Have you ever visited Texas Roadhouse or Logan’s Roadhouse restaurants? If so, you might agree with me that the best part of any meal at either of those places is the fresh-from-the-oven yeast rolls that are served before the meal. I so love those rolls that I once spent months trying to replicate them at home–only I wanted a slightly healthier version. After many an attempt, I finally came up with this bread machine recipe for wheat yeast rolls. I serve them frequently when we have guests for special occasions and I can assuredly tell you that these rolls are my most complimented menu item. These bread machine wheat rolls are so soft to bite into, yet they have a distinctively nutty quality, thanks to the wheat flour. They’re also slightly sweet. Personally, I prefer my version over the restaurant one because the restaurant uses white flour and they have a somewhat gummy texture. Not mine.

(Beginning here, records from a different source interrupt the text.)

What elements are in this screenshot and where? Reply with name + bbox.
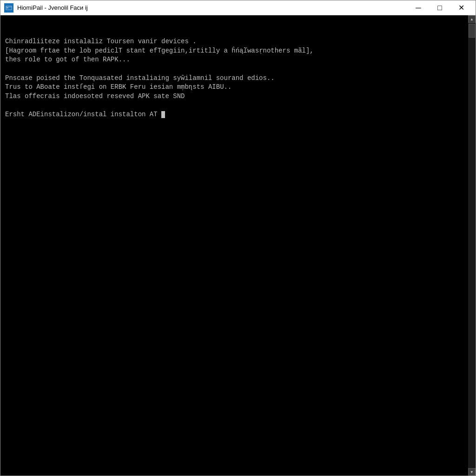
close-button[interactable]: ✕ <box>450 0 472 15</box>
minimize-button[interactable]: ─ <box>408 0 429 15</box>
content-area: Chinradliiteze instalaliz Toursen vanir … <box>0 15 476 476</box>
scroll-down-button[interactable]: ▼ <box>468 468 476 476</box>
terminal-line: Trus to ABoate instſegi on ERBK Feru ies… <box>5 83 463 92</box>
titlebar: HiomiPail - Jvenolil Facи ij ─ □ ✕ <box>0 0 476 15</box>
terminal-line: Tlas offecrais indoesoted reseved APK sa… <box>5 92 463 101</box>
window-controls: ─ □ ✕ <box>408 0 472 15</box>
maximize-button[interactable]: □ <box>429 0 450 15</box>
window-title: HiomiPail - Jvenolil Facи ij <box>17 4 408 11</box>
terminal-line <box>5 65 463 74</box>
terminal-output[interactable]: Chinradliiteze instalaliz Toursen vanir … <box>0 15 468 476</box>
main-window: HiomiPail - Jvenolil Facи ij ─ □ ✕ Chinr… <box>0 0 476 476</box>
terminal-line: thes role to got of then RAPK... <box>5 55 463 65</box>
terminal-line: [Hagroom frtae the lob pediclT stant efT… <box>5 46 463 56</box>
terminal-cursor <box>161 111 165 118</box>
app-icon <box>4 3 13 13</box>
terminal-line <box>5 101 463 110</box>
scrollbar[interactable]: ▲ ▼ <box>468 15 476 476</box>
scroll-track[interactable] <box>468 23 476 468</box>
scroll-thumb[interactable] <box>469 24 475 38</box>
terminal-line: Pnscase poised the Tonquasated instaliai… <box>5 74 463 83</box>
terminal-line: Ersht ADEinstalizon/instal instalton AT <box>5 110 463 119</box>
scroll-up-button[interactable]: ▲ <box>468 15 476 23</box>
terminal-line: Chinradliiteze instalaliz Toursen vanir … <box>5 37 463 46</box>
svg-rect-2 <box>7 7 8 8</box>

One of the best things about this recipe is that it comes together in a bread machine so you can pretty much throw everything in and forget about it until it’s time to shape your rolls. Start to finish they take about three hours to make but most of that is inactive bread machine, rising or baking time. You can do your part in twenty minutes.
I make these for every major holiday and they’re always the first thing to disappear from the table. They’re excellent served with compound butter (either honey or herb) and freeze well if you’re serving a small family. I can almost guarantee that if you serve these bread machine wheat rolls at your next gathering, your guests will comment on them for years to come.
- 1 1/4 cups water
- 2 eggs
- 4 tablespoons butter, cut into small chunks
- 2 1/8 cups whole wheat flour
- 2 cups bread flour
- 1/2 cup sugar
- 1 teaspoon salt
- 2 tablespoons dry milk powder
- 2 teaspoons yeast
- egg wash
- Add all ingredients to the pan of your bread machine in order listed. Program your machine to run the dough cycle as directed in manufacturer's instructions.
- When dough is finished, turn onto lightly-floured surface. Divide dough into sixteen equal portions (each should weigh about 2.5 ounces, if you have a kitchen scale and want to measure them).
- Shape each portion into a ball and place on a lightly-greased sheet pan or pie plate. Cover with a clean kitchen towel and place in warm spot. Allow rolls to rise for 45 minutes.
- Preheat oven to 350º. Brush rolls with egg wash (egg white beat with a teaspoon of water or milk) and bake for 18-20 minutes or until golden brown and cooked to an internal temperature of 190º on an instant-read thermometer.
- Can be frozen for up to six weeks.